## DATA PROVIDED
▬▬▬▬▬▬

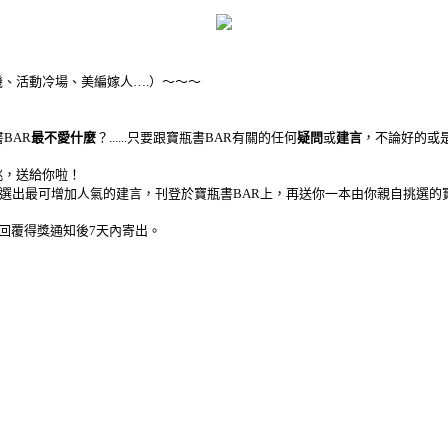
、活動冷場、美編嫁人….）～～～
BAR
最不愛什麼
？......只要跟寶瓶書BAR有關的任何
疑問
或
建言
，不論好的或
挑，送給你啦！
選出最可增加人氣的建言，刊登於寶瓶書BAR上，再送你一本由你親自挑選的
回覆得獎通知後7天內寄出。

▬▬▬▬▬▬

## YOUR TASK
Pictures are not part of the copy; output everything else in the records exactly.

## EXPECTED ANSWER
、活動冷場、美編嫁人….）～～～
BAR
最不愛什麼
？......只要跟寶瓶書BAR有關的任何
疑問
或
建言
，不論好的或
挑，送給你啦！
選出最可增加人氣的建言，刊登於寶瓶書BAR上，再送你一本由你親自挑選的
回覆得獎通知後7天內寄出。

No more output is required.